Task: The lines to be copied are those below that contain "augmenté".

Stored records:
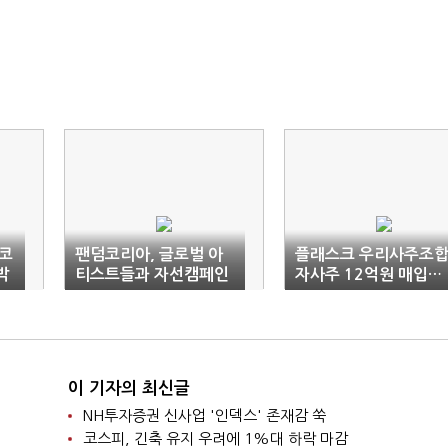
코
팬덤코리아, 글로벌 아
플래스크 우리사주조합
박
티스트들과 자선캠페인
자사주 12억원 매입…
'온더웨이' 진행
기업가치 상승 기대
이 기자의 최신글
NH투자증권 신사업 '인덱스' 존재감 쑥
코스피, 긴축 유지 우려에 1%대 하락 마감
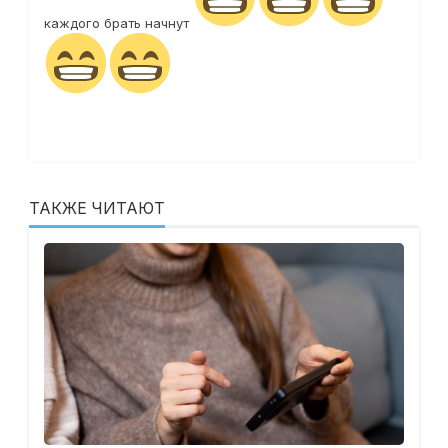
каждого брать начнут
ТАКЖЕ ЧИТАЮТ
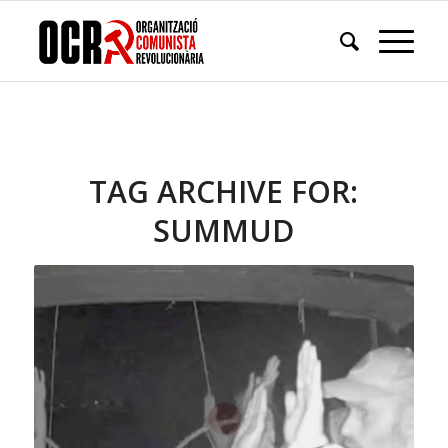
TAG ARCHIVE FOR:
SUMMUD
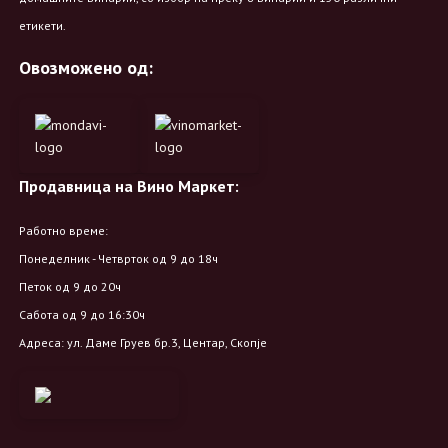
етикети.
Овозможено од:
Продавница на Вино Маркет:
Работно време:
Понеделник - Четврток од 9 до 18ч
Петок од 9 до 20ч
Сабота од 9 до 16:30ч
Адреса: ул. Даме Груев бр.3, Центар, Скопје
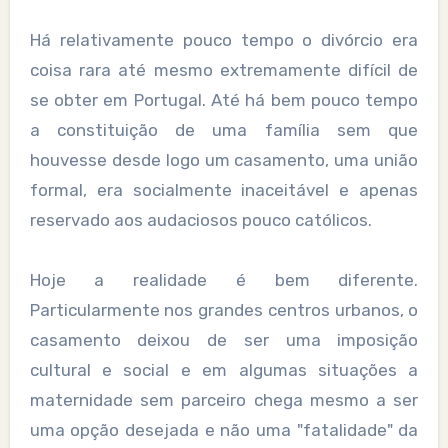
Há relativamente pouco tempo o divórcio era
coisa rara até mesmo extremamente difícil de
se obter em Portugal. Até há bem pouco tempo
a constituição de uma família sem que
houvesse desde logo um casamento, uma união
formal, era socialmente inaceitável e apenas
reservado aos audaciosos pouco católicos.
Hoje a realidade é bem diferente.
Particularmente nos grandes centros urbanos, o
casamento deixou de ser uma imposição
cultural e social e em algumas situações a
maternidade sem parceiro chega mesmo a ser
uma opção desejada e não uma "fatalidade" da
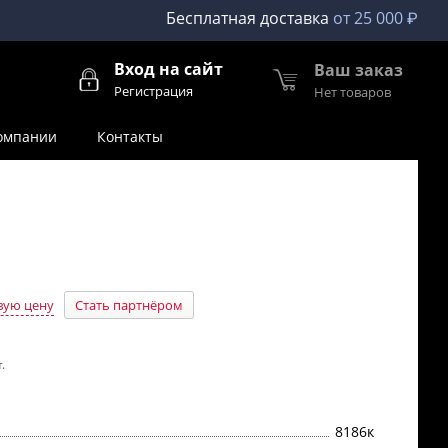
Бесплатная доставка
от 25 000 ₽
Вход на сайт
Ваш заказ
Регистрация
Нет товаров
омпании
Контакты
вую цену
Стать партнёром
.
8186к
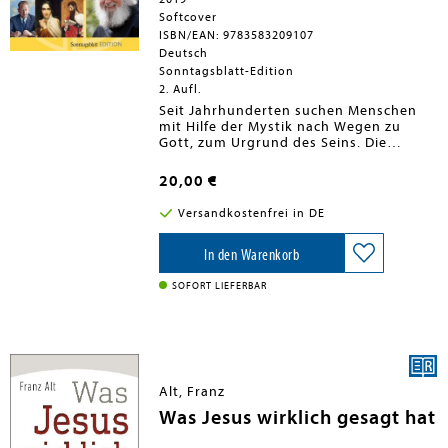
Softcover
ISBN/EAN: 9783583209107
Deutsch
Sonntagsblatt-Edition
2. Aufl.
Seit Jahrhunderten suchen Menschen
mit Hilfe der Mystik nach Wegen zu
Gott, zum Urgrund des Seins. Die
Mystiker - Der innere Weg zu Gott
beschreibt in 52 opulent bebilderten
20,00 €
Kapiteln das Leben und Wirken
christlicher Mystiker von Jesus bis Jörg
Versandkostenfrei in DE
Zink, mit Exkursen in die Mystik von
Orthodoxie, Judentum, Islam und
Buddhismus. Als spirituellen Impuls für
In den Warenkorb
den Alltag interpretieren prominente
Mystik-Experten wie Pater Anselm Grün
SOFORT LIEFERBAR
ausgewählte Originalzitate der
jeweiligen Mystiker - anschaulich,
lebensnah und ermutigend.
Alt, Franz
Was Jesus wirklich gesagt hat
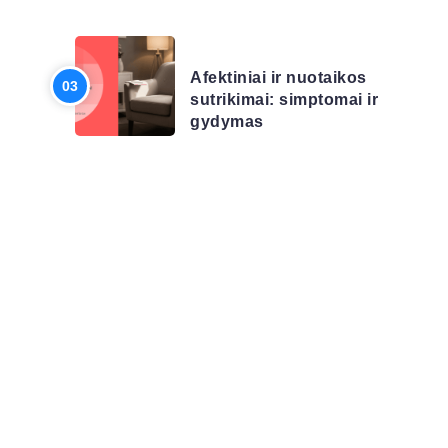
LIGŲ SĄRAŠAS
Afektiniai ir nuotaikos
sutrikimai: simptomai ir
gydymas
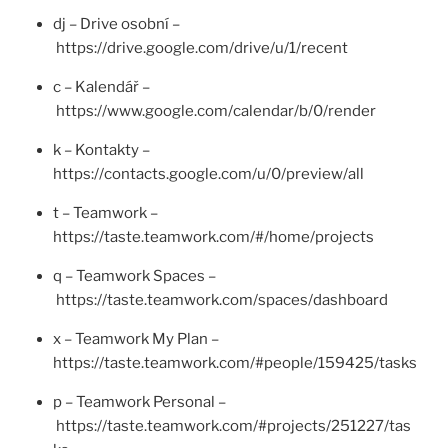
dj – Drive osobní –
https://drive.google.com/drive/u/1/recent
c – Kalendář –
https://www.google.com/calendar/b/0/render
k – Kontakty –
https://contacts.google.com/u/0/preview/all
t – Teamwork –
https://taste.teamwork.com/#/home/projects
q – Teamwork Spaces –
https://taste.teamwork.com/spaces/dashboard
x – Teamwork My Plan –
https://taste.teamwork.com/#people/159425/tasks
p – Teamwork Personal –
https://taste.teamwork.com/#projects/251227/tas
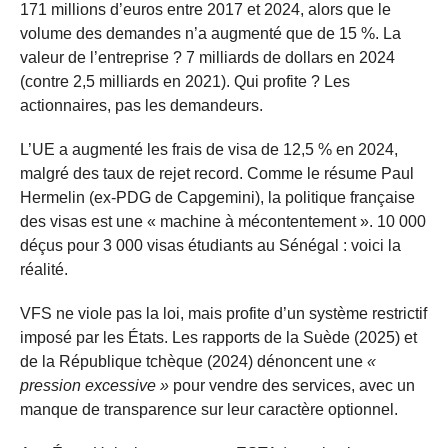
171 millions d’euros entre 2017 et 2024, alors que le
volume des demandes n’a augmenté que de 15 %. La
valeur de l’entreprise ? 7 milliards de dollars en 2024
(contre 2,5 milliards en 2021). Qui profite ? Les
actionnaires, pas les demandeurs.
L’UE a augmenté les frais de visa de 12,5 % en 2024,
malgré des taux de rejet record. Comme le résume Paul
Hermelin (ex-PDG de Capgemini), la politique française
des visas est une « machine à mécontentement ». 10 000
déçus pour 3 000 visas étudiants au Sénégal : voici la
réalité.
VFS ne viole pas la loi, mais profite d’un système restrictif
imposé par les États. Les rapports de la Suède (2025) et
de la République tchèque (2024) dénoncent une
«
pression excessive »
pour vendre des services, avec un
manque de transparence sur leur caractère optionnel.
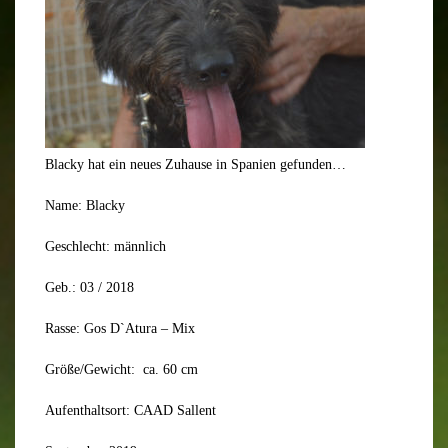
Blacky hat ein neues Zuhause in Spanien gefunden…
Name: Blacky
Geschlecht: männlich
Geb.: 03 / 2018
Rasse: Gos D`Atura – Mix
Größe/Gewicht: ca. 60 cm
Aufenthaltsort: CAAD Sallent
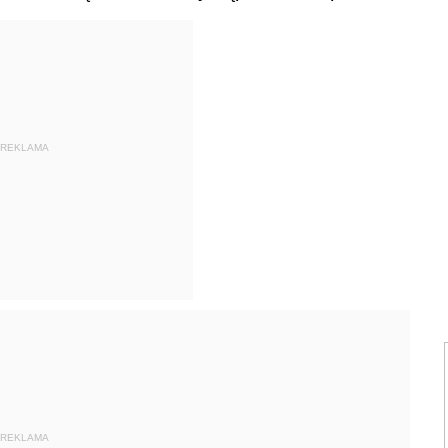
REKLAMA
REKLAMA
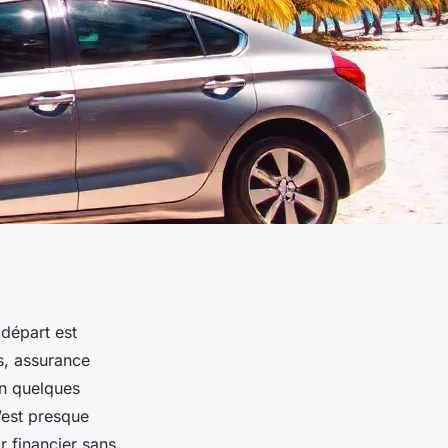
 départ est
és, assurance
en quelques
’est presque
r financier sans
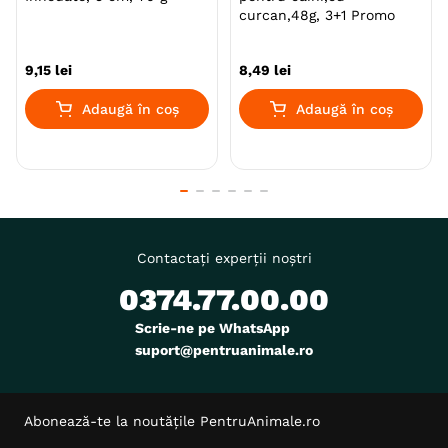
curcan,48g, 3+1 Promo
9
,
15
lei
8
,
49
lei
Adaugă în coș
Adaugă în coș
Contactați experții noștri
0374.77.00.00
Scrie-ne pe WhatsApp
suport@pentruanimale.ro
Abonează-te la noutățile PentruAnimale.ro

Output below:
volume des demandes n’a augmenté que de 15 %. La
L’UE a augmenté les frais de visa de 12,5 % en 2024,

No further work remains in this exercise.